What is expected
Would you repeat the entries below word for word and omit the pictures?

[[ Data excerpts open ]]

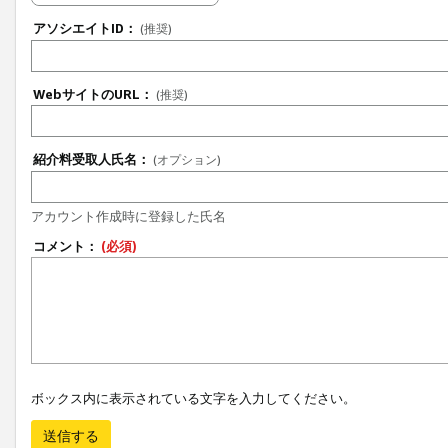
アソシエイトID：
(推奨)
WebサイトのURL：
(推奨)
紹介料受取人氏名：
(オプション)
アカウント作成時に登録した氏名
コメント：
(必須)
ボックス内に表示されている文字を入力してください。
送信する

[[ Data excerpts closed ]]

Answer to the problem
アソシエイトID：
(推奨)
WebサイトのURL：
(推奨)
紹介料受取人氏名：
(オプション)
アカウント作成時に登録した氏名
コメント：
(必須)
ボックス内に表示されている文字を入力してください。
送信する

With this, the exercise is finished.